Fischer: Wells, like many of these other colleges, had been having some financial troubles for a long time, and it actually it’s a liberal arts college, or was a liberal arts college and it was a women’s college, and it had gone co-ed in part to try to sustain itself. But then this spring, or last spring, in April, it just announced that it was closing, and it took everybody by surprise. The students started registered for classes, the faculty members, you know, had signed their contracts, and it took the community by real surprise as well. I mean, the college had just as recently as a few months earlier, assured them that their financial health was fine, and they just had never really contemplated, I think the community members, what it would be like not to have this college in the center of their town.

Scott: Yeah, and you talk about not only the economic impact, this is the town’s largest employer, but also the effect on just basic services in the community.

Fischer: Sure. I mean, you know, colleges and medical centers, they anchor communities. I mean, they do have this great economic impact. They create jobs, they buy things in the communities, but, you know, many of these towns have grown up around the college, and so they’re very interconnected. In Wells’ case, the college actually ran the water treatment facility, and so all of a sudden, the town just didn’t even know how it was going to continue to go on, you know, and have safe drinking water for its residents. But there’s also other ways. I mean, I think the people think of these places very much as cultural magnets. They are points of pride. They can be community gathering places, and all of a sudden that was lost to this town.

Scott: And the health center is hanging in the balance as well.

Fischer: Yeah. So, Wells is a very small college, and so it, years ago, in fact, had sort of merged its college Infirmary with the Community Health Center in town, and so they used the college’s infirmary space. And it was sort of a win, win. It, you know, gave the college onsite medical providers. But it also served as the only community health center for about 15 miles, which upstate New York in the winter, is not insignificant. And because the college housed the Community Health Center, now with the college campus’s future uncertain, so is the future of the Community Health Center.

Scott: And you write that this is not just limited to this town of Aurora. This is happening in small towns around the country. What kinds of solutions do you see to this problem of towns losing their economic lifeblood, really, in some cases?

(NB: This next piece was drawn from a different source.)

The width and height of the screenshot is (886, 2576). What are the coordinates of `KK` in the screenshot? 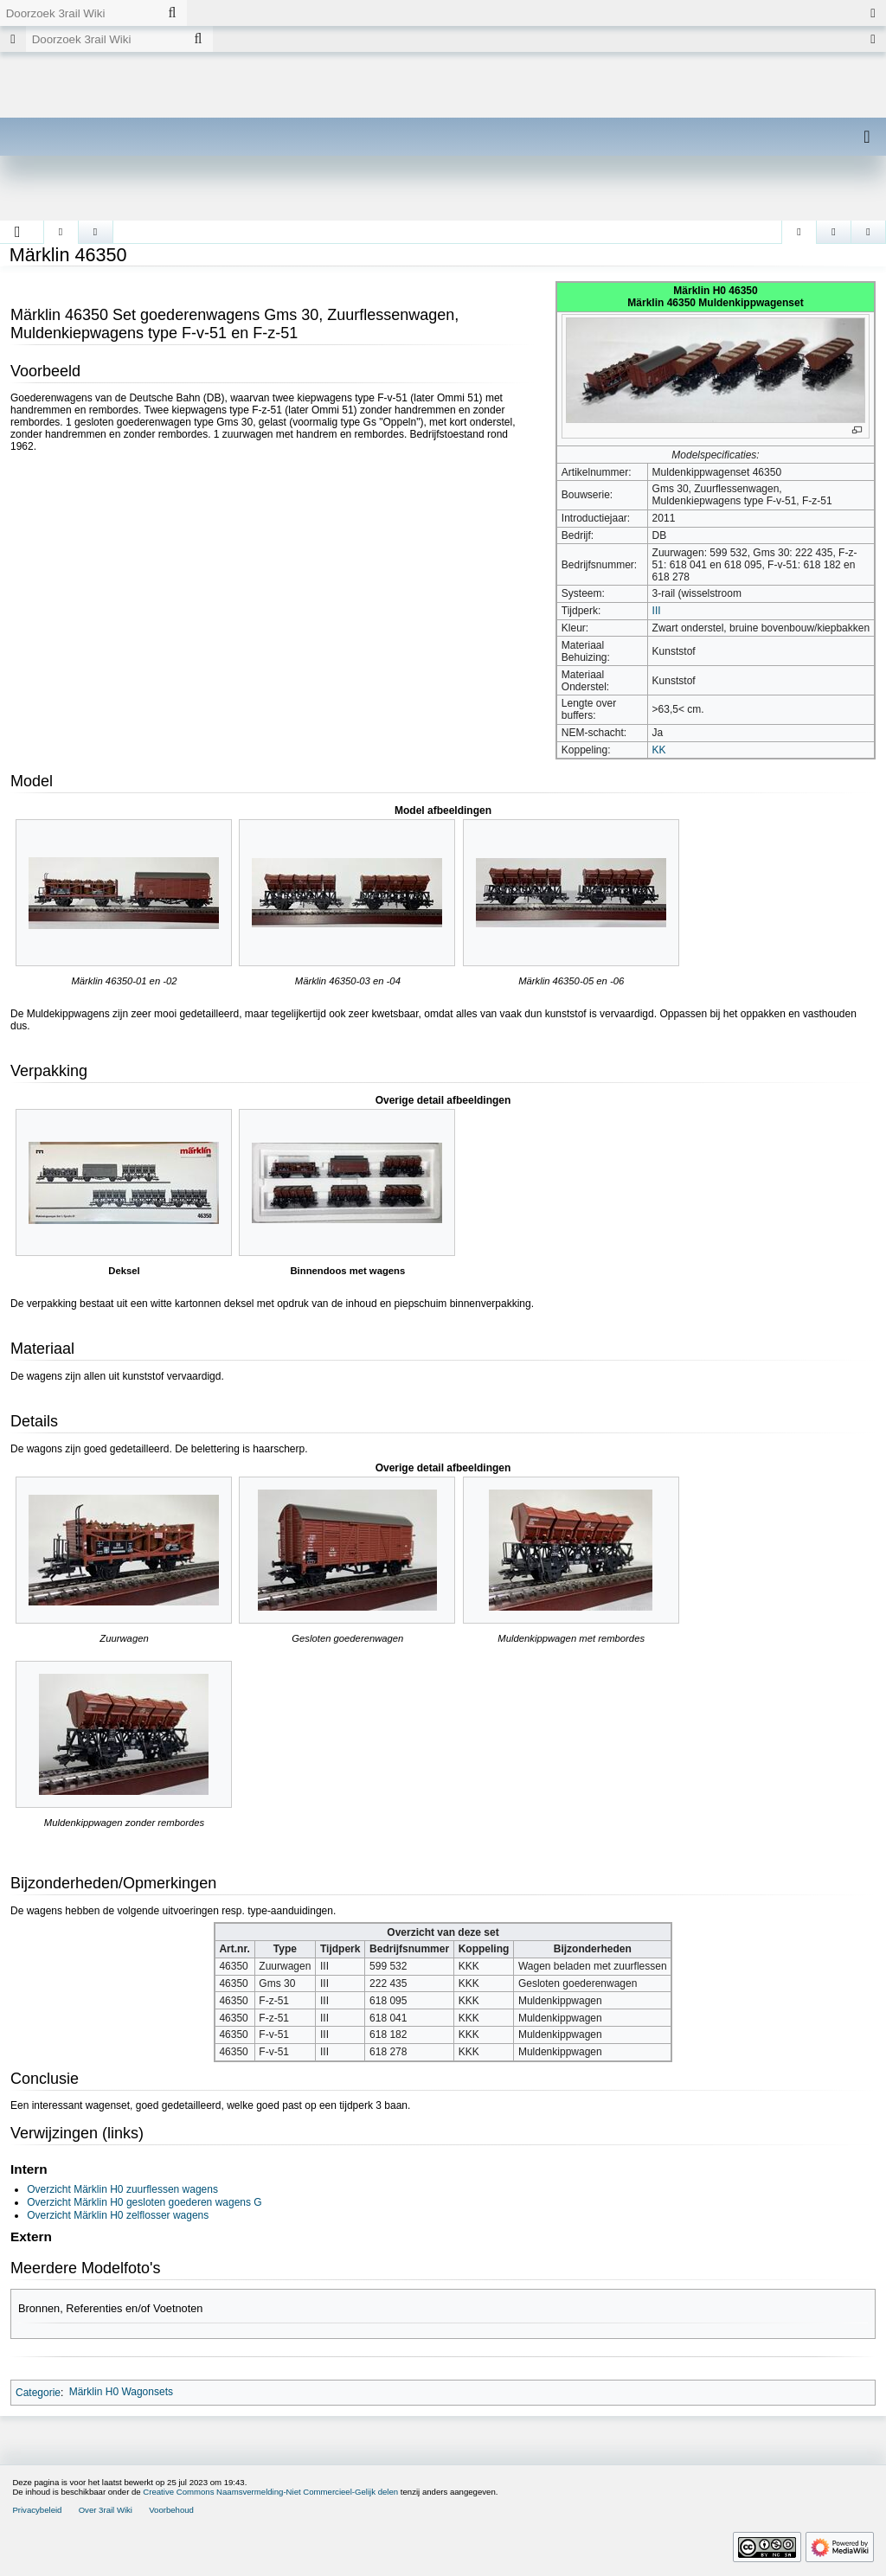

Fischer: I mean, I think there are questions about what can you do ahead of time? Are there ways that communities and colleges can work together more effectively, ways that maybe, perhaps it could stave off some of these closures? Were there things that towns can do, for example, the zoning, that could help the colleges sell property or use it in more mixed ways. I think there’s also the feeling, and it came out very clearly, both in Aurora and Wells and some other communities that I talked with that also had pretty abrupt college closures that communication would be really helpful. You know, a lot of people said it’s one thing for the college to shut down, but for it to shut down so abruptly and take us by surprise that didn’t enable us to do any kind of planning for what was next. But I don’t think, unfortunately, there is any sort of magic bullet, some solution that’s going to make colleges finances whole, and, you know, avert other Auroras and other Wells from going through the same thing.